## Available records
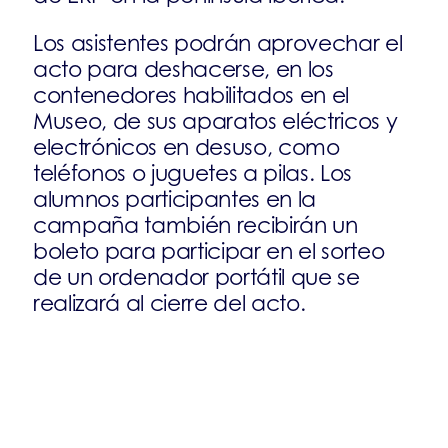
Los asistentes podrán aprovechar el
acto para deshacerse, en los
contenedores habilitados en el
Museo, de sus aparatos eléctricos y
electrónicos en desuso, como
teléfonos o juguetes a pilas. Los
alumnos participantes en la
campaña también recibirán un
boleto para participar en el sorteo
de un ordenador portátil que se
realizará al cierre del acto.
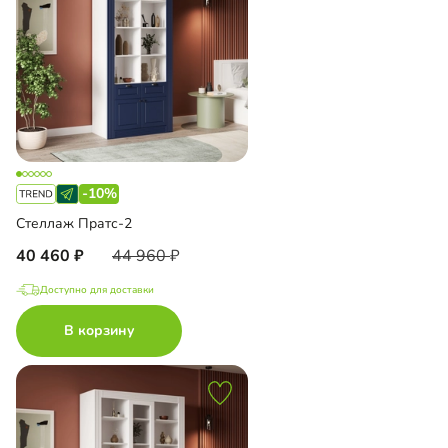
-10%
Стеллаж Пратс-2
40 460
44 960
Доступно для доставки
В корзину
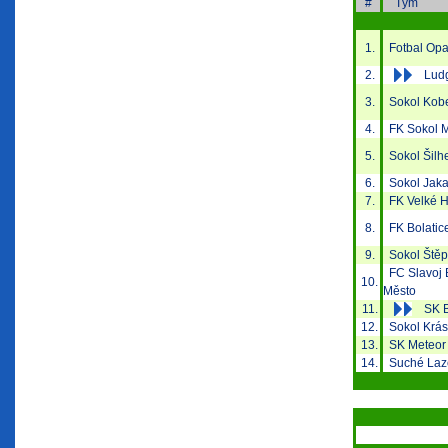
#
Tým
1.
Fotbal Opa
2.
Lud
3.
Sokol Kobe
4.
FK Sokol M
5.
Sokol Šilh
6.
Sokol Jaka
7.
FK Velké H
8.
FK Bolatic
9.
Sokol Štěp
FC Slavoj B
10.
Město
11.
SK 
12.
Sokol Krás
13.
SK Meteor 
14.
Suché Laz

## Exercise
Set the listing down in full and exactly. Pictures within it should not appear in the copy.

## Expected output
Los asistentes podrán aprovechar el
acto para deshacerse, en los
contenedores habilitados en el
Museo, de sus aparatos eléctricos y
electrónicos en desuso, como
teléfonos o juguetes a pilas. Los
alumnos participantes en la
campaña también recibirán un
boleto para participar en el sorteo
de un ordenador portátil que se
realizará al cierre del acto.
-10%
Стеллаж Пратс-2
40 460
44 960
Доступно для доставки
В корзину
#
Tým
1.
Fotbal Opa
2.
Lud
3.
Sokol Kobe
4.
FK Sokol M
5.
Sokol Šilh
6.
Sokol Jaka
7.
FK Velké H
8.
FK Bolatic
9.
Sokol Štěp
FC Slavoj B
10.
Město
11.
SK 
12.
Sokol Krás
13.
SK Meteor 
14.
Suché Laz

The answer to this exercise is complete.